Last year in Anchorage’s Government Hill neighborhood, only 10 percent of 374 eligible homeowners took advantage of a pilot program where they could upgrade to bear-resistant trash cans for free, Alaska Dispatch News reported in November. Not surprisingly, the neighborhood has experienced nuisance incidents involving bears breaking into garbage bins to feast.

Here in Alaska’s capital city, where bears can easily wander down into town from the mountains in search of food, local garbage rules and practices are more strict.

In parks and on streets, public garbage cans have a special bear-proof locking mechanism that humans need to release before lifting the lid. That includes a trash bin across the street from the State Capitol, a place where you wouldn’t necessarily think as a vulnerable spot for a bear in search of food.

A bear-proof garbage can in a Juneau park. (Photo by Michael Grass / Route Fifty)

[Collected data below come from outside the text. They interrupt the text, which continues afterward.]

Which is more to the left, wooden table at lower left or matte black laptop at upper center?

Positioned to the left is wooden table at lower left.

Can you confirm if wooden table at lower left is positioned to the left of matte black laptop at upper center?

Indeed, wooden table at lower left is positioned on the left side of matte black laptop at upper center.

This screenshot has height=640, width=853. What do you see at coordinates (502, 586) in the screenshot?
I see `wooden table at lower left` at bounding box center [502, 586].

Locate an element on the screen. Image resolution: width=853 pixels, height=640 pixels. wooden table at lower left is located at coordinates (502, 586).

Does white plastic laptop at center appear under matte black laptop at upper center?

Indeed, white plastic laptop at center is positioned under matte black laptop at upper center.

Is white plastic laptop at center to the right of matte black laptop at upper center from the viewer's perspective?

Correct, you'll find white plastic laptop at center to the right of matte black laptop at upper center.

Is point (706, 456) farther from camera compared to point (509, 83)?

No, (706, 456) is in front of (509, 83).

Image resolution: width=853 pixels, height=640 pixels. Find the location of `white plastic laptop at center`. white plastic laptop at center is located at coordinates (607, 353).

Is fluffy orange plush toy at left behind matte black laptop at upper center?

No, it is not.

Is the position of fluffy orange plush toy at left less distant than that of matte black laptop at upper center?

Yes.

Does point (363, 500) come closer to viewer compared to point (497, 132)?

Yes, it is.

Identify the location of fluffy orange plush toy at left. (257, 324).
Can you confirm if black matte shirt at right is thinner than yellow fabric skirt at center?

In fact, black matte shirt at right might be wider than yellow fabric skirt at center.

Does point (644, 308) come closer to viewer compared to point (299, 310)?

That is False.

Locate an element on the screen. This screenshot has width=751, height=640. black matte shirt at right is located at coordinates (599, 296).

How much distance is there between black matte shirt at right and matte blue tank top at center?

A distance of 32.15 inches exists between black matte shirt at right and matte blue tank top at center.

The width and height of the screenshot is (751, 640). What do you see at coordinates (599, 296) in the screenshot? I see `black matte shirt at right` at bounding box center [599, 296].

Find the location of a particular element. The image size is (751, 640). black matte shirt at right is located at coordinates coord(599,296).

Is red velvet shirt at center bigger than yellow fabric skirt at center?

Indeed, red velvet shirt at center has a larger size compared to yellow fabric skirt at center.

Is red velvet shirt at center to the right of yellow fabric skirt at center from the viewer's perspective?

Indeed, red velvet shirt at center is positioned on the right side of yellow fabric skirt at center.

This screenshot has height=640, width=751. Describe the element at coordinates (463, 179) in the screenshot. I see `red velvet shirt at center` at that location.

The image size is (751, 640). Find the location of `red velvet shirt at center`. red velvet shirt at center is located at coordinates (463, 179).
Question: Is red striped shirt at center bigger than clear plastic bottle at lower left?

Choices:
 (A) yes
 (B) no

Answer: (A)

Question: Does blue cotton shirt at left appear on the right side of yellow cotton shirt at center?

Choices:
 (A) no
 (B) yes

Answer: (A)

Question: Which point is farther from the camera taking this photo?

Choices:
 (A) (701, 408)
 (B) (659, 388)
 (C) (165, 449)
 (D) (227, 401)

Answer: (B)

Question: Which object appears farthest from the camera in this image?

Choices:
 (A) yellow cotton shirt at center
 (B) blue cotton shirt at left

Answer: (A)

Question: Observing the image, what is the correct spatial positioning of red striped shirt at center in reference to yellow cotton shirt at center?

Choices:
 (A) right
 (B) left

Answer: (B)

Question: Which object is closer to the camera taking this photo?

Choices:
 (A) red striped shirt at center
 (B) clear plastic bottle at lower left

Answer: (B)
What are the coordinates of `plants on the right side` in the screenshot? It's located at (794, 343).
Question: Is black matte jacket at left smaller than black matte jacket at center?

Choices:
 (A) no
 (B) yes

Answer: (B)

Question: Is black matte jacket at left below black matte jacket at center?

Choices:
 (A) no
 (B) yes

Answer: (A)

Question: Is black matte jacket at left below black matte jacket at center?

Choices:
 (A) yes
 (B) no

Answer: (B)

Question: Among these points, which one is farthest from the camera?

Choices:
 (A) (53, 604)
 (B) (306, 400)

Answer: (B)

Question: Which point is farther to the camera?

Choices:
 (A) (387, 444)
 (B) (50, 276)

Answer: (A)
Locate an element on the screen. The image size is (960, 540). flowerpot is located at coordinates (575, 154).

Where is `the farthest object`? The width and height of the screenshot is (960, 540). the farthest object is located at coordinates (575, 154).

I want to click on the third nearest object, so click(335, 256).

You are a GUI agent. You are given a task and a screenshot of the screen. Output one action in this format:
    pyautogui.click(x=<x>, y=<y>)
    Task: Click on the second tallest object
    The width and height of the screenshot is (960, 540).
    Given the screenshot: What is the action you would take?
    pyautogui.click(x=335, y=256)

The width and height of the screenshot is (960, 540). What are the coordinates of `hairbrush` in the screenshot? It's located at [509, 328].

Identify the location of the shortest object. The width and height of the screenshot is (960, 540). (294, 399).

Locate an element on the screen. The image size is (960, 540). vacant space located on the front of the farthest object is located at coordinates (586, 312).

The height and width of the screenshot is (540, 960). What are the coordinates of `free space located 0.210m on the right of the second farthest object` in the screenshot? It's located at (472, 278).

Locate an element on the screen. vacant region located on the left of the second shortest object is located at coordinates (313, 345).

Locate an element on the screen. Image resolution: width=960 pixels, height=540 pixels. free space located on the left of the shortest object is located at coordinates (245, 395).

The City and Borough of Juneau has fairly specific rules when it comes to residential trash cans :

  • Garbage cans may be put out to the curb for collection no sooner than 4 a.m. on pickup day.
  • Other than after 4 a.m. on pickup day, garbage must be kept in a bear resistant container or enclosure.
    • in a strong fully enclosed structure such as a garage
    • in another "bear resistant enclosure," defined as an enclosure that you can't get into unless you use hands or tools.  If it can be opened by stomping on it, kicking it, running into it with your body, or other similar action, it is not bear resistant.
  • Garbage cans must be fitted with lids so as to remain secure if cans are tipped over.
  • If your garbage has attracted bears and you fail to take steps to legally store your garbage, you could be cited for maintaining a bear attraction nuisance, a $50 fine for the first offense.

Larger garbage storage units, like Dumpsters have similar rules regarding “putrescible waste,” which includes food and nasty stuff like used diapers.

Last week, members of the City and Borough of Sitka’s local assembly passed an ordinance on first reading that would toughen garbage rules. The ordinance heads to a public hearing and second reading next week.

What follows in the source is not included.